Echoing the three compelling cybersecurity needs highlighted above, Anders and Khosa provided details about a use case with a Europe-based bank that delivered three clear business outcomes: “compliance and audit readiness, operational efficiency, and enhanced security,” with the last relying, in part, on PwC using its alliance partners to keep emerging technologies and updates flowing to the client.

 

In TBR’s view, the compliance and audit-readiness components reflect PwC’s legacy strengths and brand around governance, risk, and compliance, and the operational efficiency outcomes build on the firm’s decades-old emphasis on and experience with operations consulting. In short, PwC continues playing to its strengths.

 

At the end of the briefing, the PwC team was asked why this particular Europe-based bank chose PwC for a complicated, multiyear cybersecurity managed services engagement. Anders said PwC remained direct and humble throughout the selection process, informing the client, without marketing spin, what PwC could and could not do well.

 

Among the strengths PwC brought to the table, according to Anders, was Europe-based talent at scale, in contrast to competitors, which relied on offshore resources. Wakeham noted PwC’s flexibility, focus on business problems (and not just selling technology solutions), PwC’s Industry Edge+ as a key enabler for business model reinvention, and the “deep trust” PwC’s clients have in the firm. 

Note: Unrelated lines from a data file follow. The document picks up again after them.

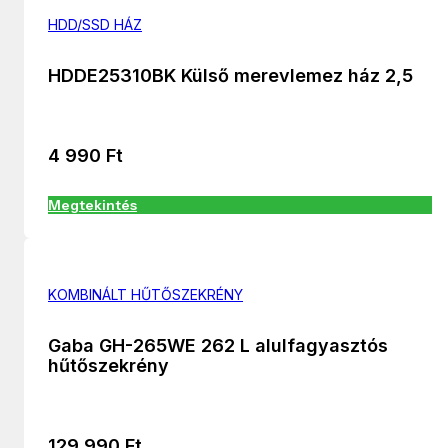
HDD/SSD HÁZ
HDDE25310BK Külső merevlemez ház 2,5
4 990
Ft
Megtekintés
KOMBINÁLT HŰTŐSZEKRÉNY
Gaba GH-265WE 262 L alulfagyasztós
hűtőszekrény
129 990
Ft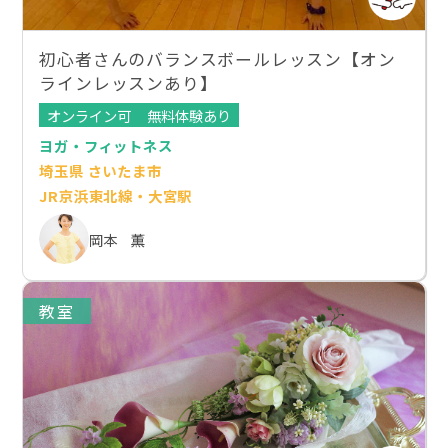
初心者さんのバランスボールレッスン【オン
ラインレッスンあり】
オンライン可
無料体験あり
ヨガ・フィットネス
埼玉県 さいたま市
JR京浜東北線・大宮駅
岡本 薫
教室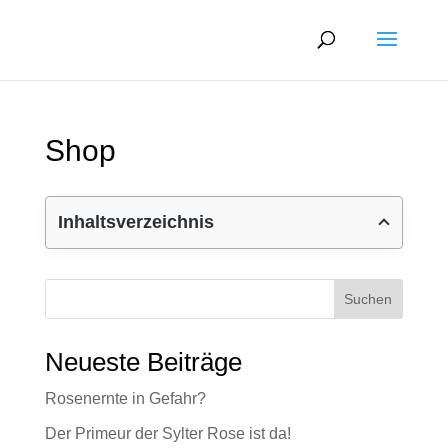
Shop
Inhaltsverzeichnis
Suchen
Neueste Beiträge
Rosenernte in Gefahr?
Der Primeur der Sylter Rose ist da!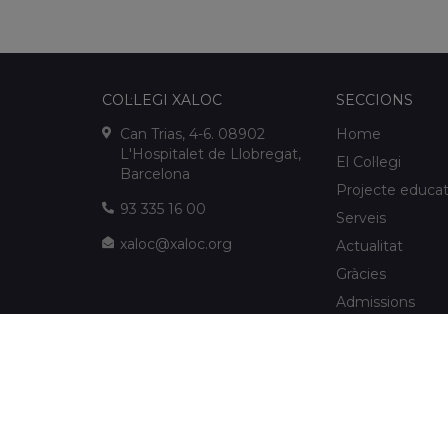
COL·LEGI XALOC
SECCIONS
Can Trias, 4-6. 08902
Home
L'Hospitalet de Llobregat,
El Col·legi
Barcelona
Projecte educat
93 335 16 00
Serveis
xaloc@xaloc.org
Actualitat
Gràcies
Admissions
FUNDACIÓ XALOC
Multimèdia
Extraescolars
info@fundacioxaloc.org
Col·legi a prop d
www.fundacioxaloc.org
de Llobregat
FAQs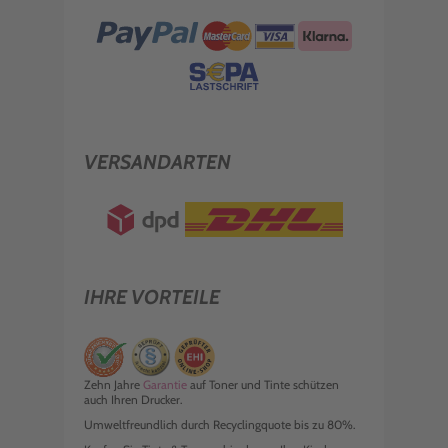
VERSANDARTEN
IHRE VORTEILE
Zehn Jahre
Garantie
auf Toner und Tinte schützen
auch Ihren Drucker.
Umweltfreundlich durch Recyclingquote bis zu 80%.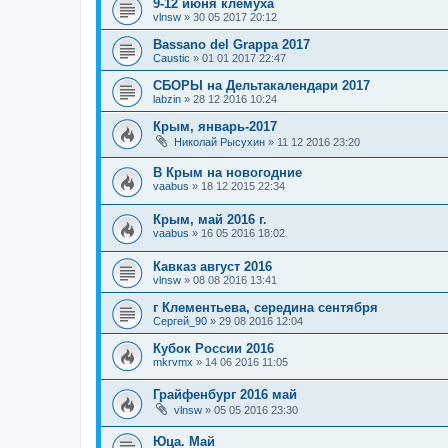
9-12 июня клемуха
vlnsw
»
30 05 2017 20:12
Bassano del Grappa 2017
Caustic
»
01 01 2017 22:47
СБОРЫ на Дельтакалендари 2017
labzin
»
28 12 2016 10:24
Крым, январь-2017
Николай Рысухин
»
11 12 2016 23:20
В Крым на новогодние
vaabus
»
18 12 2015 22:34
Крым, май 2016 г.
vaabus
»
16 05 2016 18:02
Кавказ август 2016
vlnsw
»
08 08 2016 13:41
г Клементьева, середина сентября
Сергей_90
»
29 08 2016 12:04
Кубок России 2016
mkrvmx
»
14 06 2016 11:05
Грайфенбург 2016 май
vlnsw
»
05 05 2016 23:30
Юца. Май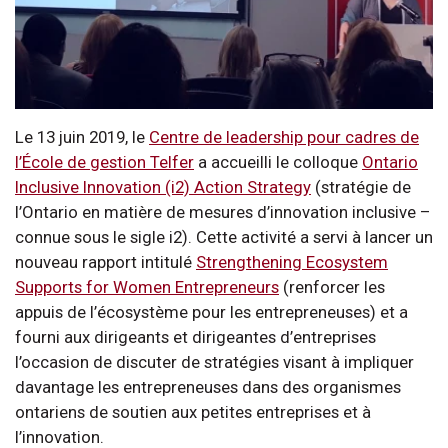
Le 13 juin 2019, le
Centre de leadership pour cadres de
l’École de gestion Telfer
a accueilli le colloque
Ontario
Inclusive Innovation (i2) Action Strategy
(stratégie de
l’Ontario en matière de mesures d’innovation inclusive –
connue sous le sigle i2). Cette activité a servi à lancer un
nouveau rapport intitulé
Strengthening Ecosystem
Supports for Women Entrepreneurs
(renforcer les
appuis de l’écosystème pour les entrepreneuses) et a
fourni aux dirigeants et dirigeantes d’entreprises
l’occasion de discuter de stratégies visant à impliquer
davantage les entrepreneuses dans des organismes
ontariens de soutien aux petites entreprises et à
l’innovation.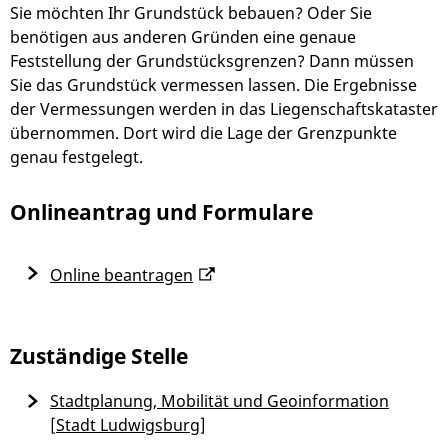
Sie möchten Ihr Grundstück bebauen? Oder Sie
benötigen aus anderen Gründen eine genaue
Feststellung der Grundstücksgrenzen? Dann müssen
Sie das Grundstück vermessen lassen.
Die Ergebnisse
der Vermessungen werden in das Liegenschaftskataster
übernommen. Dort wird die Lage der Grenzpunkte
genau festgelegt.
Onlineantrag und Formulare
Online beantragen
Zuständige Stelle
Stadtplanung, Mobilität und Geoinformation
[Stadt Ludwigsburg]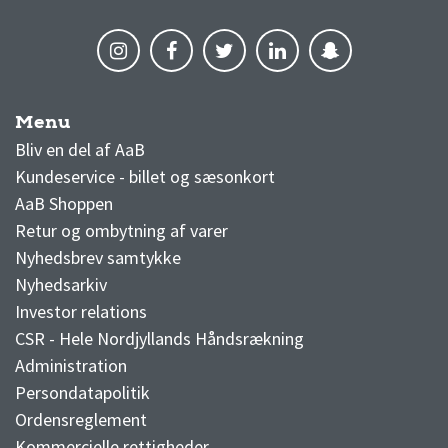
Menu
AaB nyheder
Bliv en del af AaB
Kundeservice - billet og sæsonkort
AaB Shoppen
Retur og ombytning af varer
Nyhedsbrev samtykke
Nyhedsarkiv
Investor relations
CSR - Hele Nordjyllands Håndsrækning
Administration
Persondatapolitik
Ordensreglement
Kommercielle rettigheder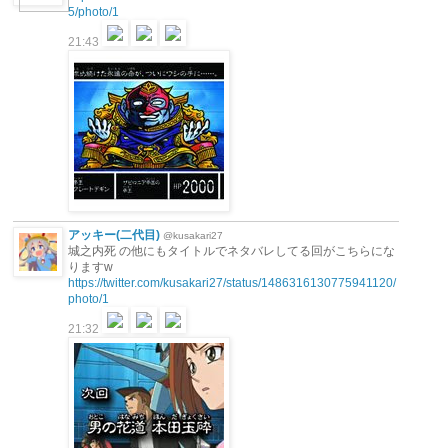
5/photo/1
21:43
アッキー(二代目)
@kusakari27
城之内死 の他にもタイトルでネタバレしてる回がこちらにな
りますw
https://twitter.com/kusakari27/status/1486316130775941120/
photo/1
21:32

Watch Now: TBR Vice President Dan Demers and TBR Principal Analyst Patrick M. Heffernan discuss trends expected to shape the market in 2024, including GenAI’s impact on ecosystem alliances and how clients use TBR’s research and analysis to add context to strategic questions and address challenges around alliance enablement

Business Model Reinvention, Ecosystem Strategy and Expansive Capabilities

Reflecting on the EMEA FS briefing and previous discussions with PwC across topics and capabilities as diverse as people advisory services, IoT and generative AI, TBR made a few observations. First, PwC’s focus on “business model reinvention” was mentioned at the beginning and end of the discussion, with Wakeham acknowledging that the firm did not create that term or idea but explaining that PwC’s own market research indicated the importance to CEOs of that strategic focus. TBR reported earlier this year on PwC’s ideas around business model reinvention and notes that while previous strategic shifts have taken time to gain traction across the PwC member firms, business model reinvention appears to have considerable momentum and heft.

 

Second, PwC’s alliances strategy appears to be evolving as both the competitive and ecosystem landscapes change, with increased expectations that technology partners will bring business to PwC. In contrast to the usual equivocation and lack of details around how ecosystem partners can play a role in PwC’s go-to-market strategy, the EMEA FS team provided both a direct answer to TBR’s question about whether partners bring PwC into client projects and an explanation for the underlying reasons why software vendors would introduce PwC into an engagement.

 

PwC maintains a vast array of technology partnerships across cybersecurity, enterprise platforms, cloud, IoT and more, necessitating a well-managed ecosystem effort and providing extensive opportunities to gain new clients and expanded opportunities within existing accounts. Continually refining the ecosystem playbook will be vital to PwC’s continued success.

 

Lastly, PwC’s EMEA FS team provided another example of the breadth of the firm’s capabilities, an element of PwC’s value proposition that can sometimes be forgotten when focusing too intently on one piece of the overall firm. For example, in cybersecurity managed services, PwC brings expertise and capabilities in cyber incident response, smart cyber defense, cybersecurity upskilling, identity and access management, and OT & IT security, to name a few.

 

TBR believes the extent of PwC’s capabilities and offerings, while not unique, can sometimes be lost on clients and ecosystem partners that are focused on the immediate services the firm is bringing to their engagement. If PwC remains focused on business model reinvention and continues evolving its ecosystem strategy, the breadth of the firm’s capabilities will become the underlying strength that sustains PwC’s success.